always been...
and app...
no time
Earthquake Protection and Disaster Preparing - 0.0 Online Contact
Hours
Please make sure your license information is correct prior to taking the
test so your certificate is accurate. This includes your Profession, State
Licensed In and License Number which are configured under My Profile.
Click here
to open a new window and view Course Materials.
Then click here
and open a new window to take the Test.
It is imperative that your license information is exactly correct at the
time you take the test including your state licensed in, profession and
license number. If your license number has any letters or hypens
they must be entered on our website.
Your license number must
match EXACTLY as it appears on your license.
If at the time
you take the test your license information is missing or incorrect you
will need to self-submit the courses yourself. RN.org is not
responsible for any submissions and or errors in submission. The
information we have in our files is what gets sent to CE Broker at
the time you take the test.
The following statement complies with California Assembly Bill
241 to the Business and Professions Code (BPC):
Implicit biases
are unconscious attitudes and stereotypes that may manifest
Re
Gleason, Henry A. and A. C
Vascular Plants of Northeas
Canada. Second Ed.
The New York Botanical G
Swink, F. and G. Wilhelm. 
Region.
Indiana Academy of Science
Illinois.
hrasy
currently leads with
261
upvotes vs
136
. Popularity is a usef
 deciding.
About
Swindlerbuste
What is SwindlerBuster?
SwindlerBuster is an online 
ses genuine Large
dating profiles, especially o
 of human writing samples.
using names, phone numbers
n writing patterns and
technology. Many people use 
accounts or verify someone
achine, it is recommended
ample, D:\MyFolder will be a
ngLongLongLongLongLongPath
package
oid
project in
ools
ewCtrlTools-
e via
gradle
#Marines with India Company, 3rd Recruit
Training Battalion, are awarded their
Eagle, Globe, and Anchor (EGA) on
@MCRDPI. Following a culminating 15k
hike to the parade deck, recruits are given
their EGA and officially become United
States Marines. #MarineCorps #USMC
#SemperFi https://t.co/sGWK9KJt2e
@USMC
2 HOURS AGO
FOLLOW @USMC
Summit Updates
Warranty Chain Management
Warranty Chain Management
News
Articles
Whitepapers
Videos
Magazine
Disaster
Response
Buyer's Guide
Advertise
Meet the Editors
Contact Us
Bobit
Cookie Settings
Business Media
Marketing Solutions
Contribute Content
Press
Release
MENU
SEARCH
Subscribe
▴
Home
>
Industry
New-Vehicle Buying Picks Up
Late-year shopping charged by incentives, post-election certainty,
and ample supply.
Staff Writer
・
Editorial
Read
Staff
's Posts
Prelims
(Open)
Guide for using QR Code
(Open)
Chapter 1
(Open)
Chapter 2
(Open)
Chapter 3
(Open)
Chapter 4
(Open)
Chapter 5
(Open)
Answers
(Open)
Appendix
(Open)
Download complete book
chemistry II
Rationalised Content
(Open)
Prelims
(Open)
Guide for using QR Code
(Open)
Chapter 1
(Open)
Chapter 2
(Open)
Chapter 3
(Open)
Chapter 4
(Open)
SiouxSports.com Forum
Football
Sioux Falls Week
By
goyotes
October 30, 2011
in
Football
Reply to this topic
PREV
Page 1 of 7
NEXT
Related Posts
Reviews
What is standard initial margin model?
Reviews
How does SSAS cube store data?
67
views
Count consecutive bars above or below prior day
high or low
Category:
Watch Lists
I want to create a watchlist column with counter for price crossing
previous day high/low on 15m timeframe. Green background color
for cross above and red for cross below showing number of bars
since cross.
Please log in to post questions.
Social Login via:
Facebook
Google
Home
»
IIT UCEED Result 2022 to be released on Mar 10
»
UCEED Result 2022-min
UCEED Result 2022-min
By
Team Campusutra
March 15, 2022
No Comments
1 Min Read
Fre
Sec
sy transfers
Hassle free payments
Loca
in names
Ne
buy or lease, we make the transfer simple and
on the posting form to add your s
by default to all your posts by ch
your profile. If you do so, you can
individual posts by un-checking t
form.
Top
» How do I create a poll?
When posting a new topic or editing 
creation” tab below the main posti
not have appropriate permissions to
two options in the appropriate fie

--------------------

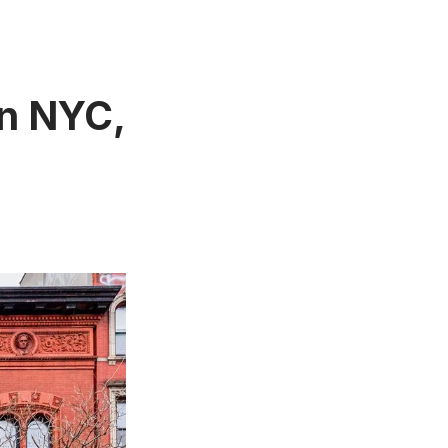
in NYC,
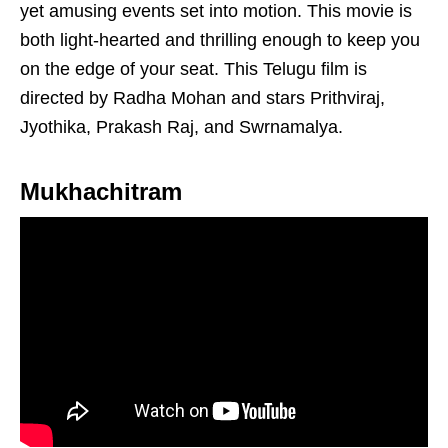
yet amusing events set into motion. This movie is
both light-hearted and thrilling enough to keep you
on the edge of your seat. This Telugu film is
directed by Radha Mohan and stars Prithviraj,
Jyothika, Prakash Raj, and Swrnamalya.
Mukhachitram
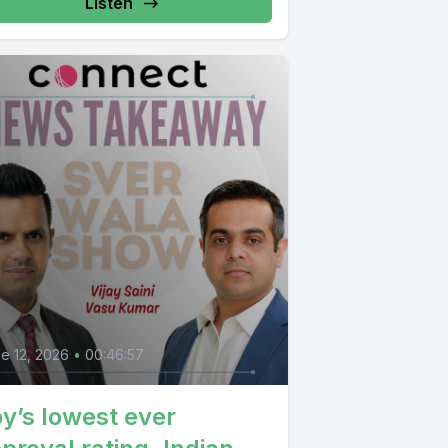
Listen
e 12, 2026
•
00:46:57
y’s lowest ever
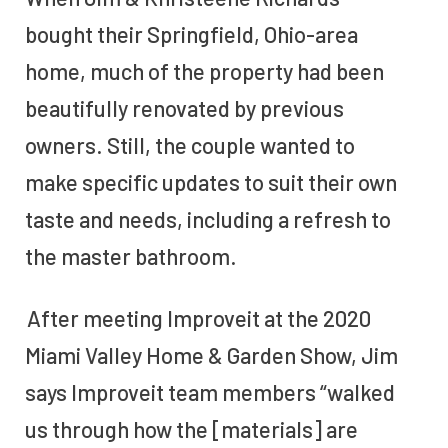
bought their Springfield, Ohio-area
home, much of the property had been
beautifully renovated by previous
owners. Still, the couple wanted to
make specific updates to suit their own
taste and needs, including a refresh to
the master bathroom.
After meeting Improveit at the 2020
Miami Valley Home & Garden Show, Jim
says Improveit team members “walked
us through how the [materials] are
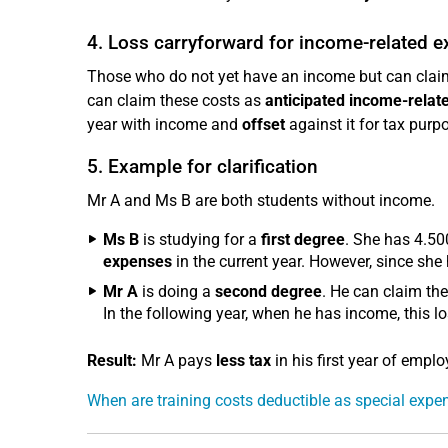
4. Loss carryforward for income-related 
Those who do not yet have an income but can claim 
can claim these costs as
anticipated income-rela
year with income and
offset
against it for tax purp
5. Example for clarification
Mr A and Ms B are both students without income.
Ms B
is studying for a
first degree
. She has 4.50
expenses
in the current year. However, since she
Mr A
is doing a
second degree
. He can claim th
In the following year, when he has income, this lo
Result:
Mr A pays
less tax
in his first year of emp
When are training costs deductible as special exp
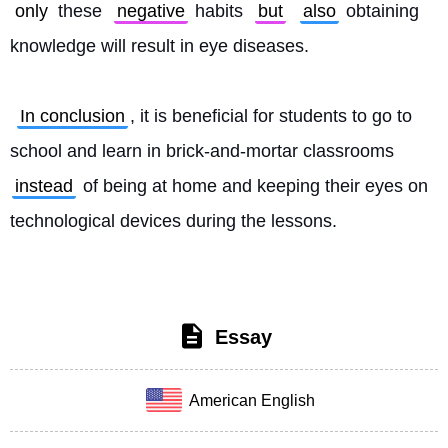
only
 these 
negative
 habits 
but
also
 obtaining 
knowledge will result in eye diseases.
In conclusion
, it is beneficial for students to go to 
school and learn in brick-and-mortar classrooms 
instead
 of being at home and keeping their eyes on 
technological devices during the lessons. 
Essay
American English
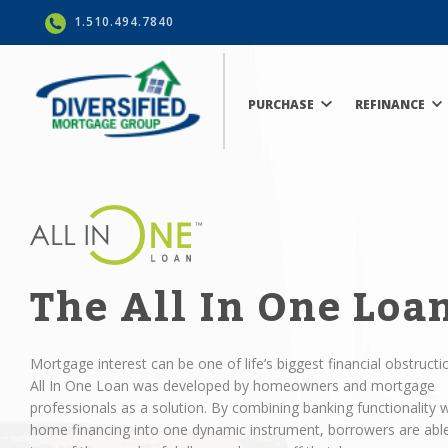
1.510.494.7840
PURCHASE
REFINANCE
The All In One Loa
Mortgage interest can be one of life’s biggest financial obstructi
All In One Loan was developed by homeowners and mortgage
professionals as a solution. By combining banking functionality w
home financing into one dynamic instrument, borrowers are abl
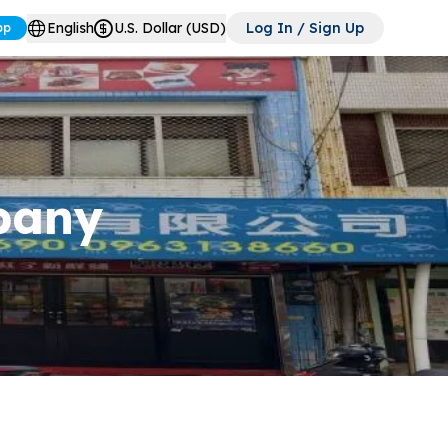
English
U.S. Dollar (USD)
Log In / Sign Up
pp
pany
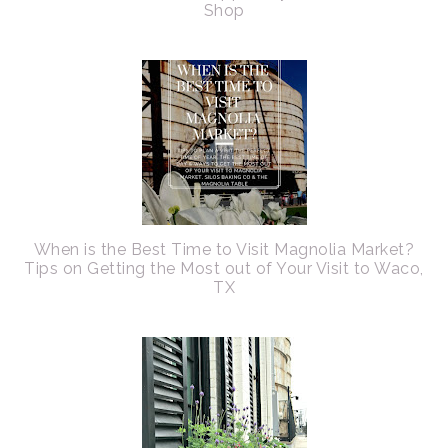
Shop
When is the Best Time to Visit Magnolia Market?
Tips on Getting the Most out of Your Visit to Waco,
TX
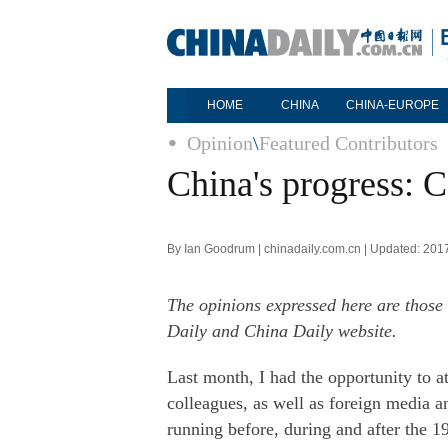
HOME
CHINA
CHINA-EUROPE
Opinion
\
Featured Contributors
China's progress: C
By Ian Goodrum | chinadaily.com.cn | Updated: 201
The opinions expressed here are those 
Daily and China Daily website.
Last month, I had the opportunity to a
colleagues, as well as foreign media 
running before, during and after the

--------------------

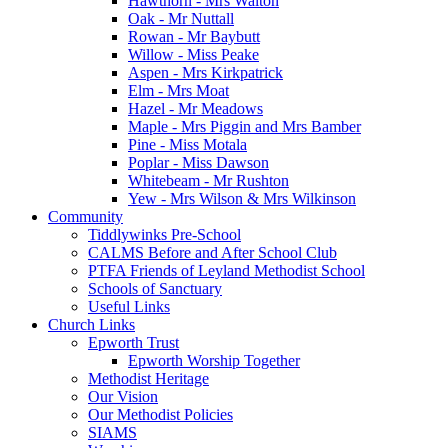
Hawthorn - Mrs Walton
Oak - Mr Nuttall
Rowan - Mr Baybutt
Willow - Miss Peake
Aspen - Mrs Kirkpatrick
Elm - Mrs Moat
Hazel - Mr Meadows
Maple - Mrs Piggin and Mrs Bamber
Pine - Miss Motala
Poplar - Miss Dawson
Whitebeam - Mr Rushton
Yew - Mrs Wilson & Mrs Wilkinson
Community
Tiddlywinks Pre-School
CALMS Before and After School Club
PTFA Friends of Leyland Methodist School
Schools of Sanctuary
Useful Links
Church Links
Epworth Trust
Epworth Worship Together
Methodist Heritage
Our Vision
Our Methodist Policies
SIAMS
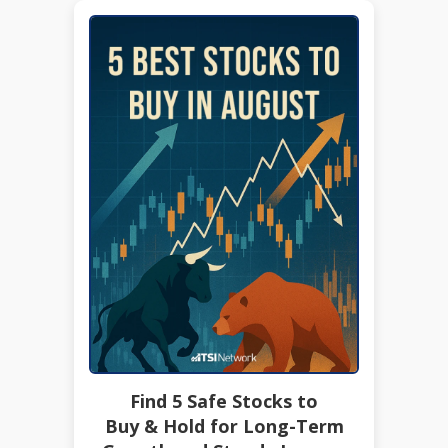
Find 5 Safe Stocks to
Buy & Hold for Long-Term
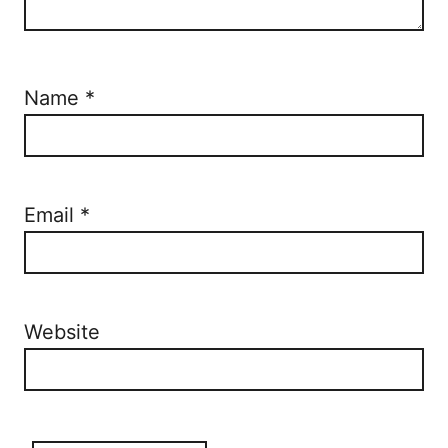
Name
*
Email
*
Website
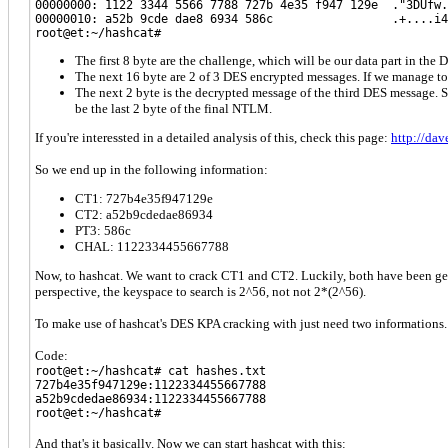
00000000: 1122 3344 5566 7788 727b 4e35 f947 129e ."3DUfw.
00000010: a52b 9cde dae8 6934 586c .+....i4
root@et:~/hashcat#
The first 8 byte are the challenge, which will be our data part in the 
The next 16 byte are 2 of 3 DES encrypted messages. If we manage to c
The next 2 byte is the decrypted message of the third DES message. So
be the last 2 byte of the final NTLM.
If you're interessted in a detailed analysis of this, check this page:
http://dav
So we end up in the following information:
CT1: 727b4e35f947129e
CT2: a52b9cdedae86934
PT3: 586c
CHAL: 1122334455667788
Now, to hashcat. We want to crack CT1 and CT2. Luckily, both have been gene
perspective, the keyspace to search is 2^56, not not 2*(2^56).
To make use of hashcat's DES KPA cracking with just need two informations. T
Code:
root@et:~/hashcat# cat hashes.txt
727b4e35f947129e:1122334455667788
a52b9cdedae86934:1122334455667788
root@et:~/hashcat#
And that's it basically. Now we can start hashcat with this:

--------------------

▶ PROBLEM DESCRIPTION:
The range runs from the line with "always been..." up to and including the line with "ses genuine Large" in the listing above; please write out exactly those lines and nothing more.

▶ RESULT FOR THIS EXERCISE:
always been...
and app...
no time
Earthquake Protection and Disaster Preparing - 0.0 Online Contact
Hours
Please make sure your license information is correct prior to taking the
test so your certificate is accurate. This includes your Profession, State
Licensed In and License Number which are configured under My Profile.
Click here
to open a new window and view Course Materials.
Then click here
and open a new window to take the Test.
It is imperative that your license information is exactly correct at the
time you take the test including your state licensed in, profession and
license number. If your license number has any letters or hypens
they must be entered on our website.
Your license number must
match EXACTLY as it appears on your license.
If at the time
you take the test your license information is missing or incorrect you
will need to self-submit the courses yourself. RN.org is not
responsible for any submissions and or errors in submission. The
information we have in our files is what gets sent to CE Broker at
the time you take the test.
The following statement complies with California Assembly Bill
241 to the Business and Professions Code (BPC):
Implicit biases
are unconscious attitudes and stereotypes that may manifest
Re
Gleason, Henry A. and A. C
Vascular Plants of Northeas
Canada. Second Ed.
The New York Botanical G
Swink, F. and G. Wilhelm. 
Region.
Indiana Academy of Science
Illinois.
hrasy
currently leads with
261
upvotes vs
136
. Popularity is a usef
 deciding.
About
Swindlerbuste
What is SwindlerBuster?
SwindlerBuster is an online 
ses genuine Large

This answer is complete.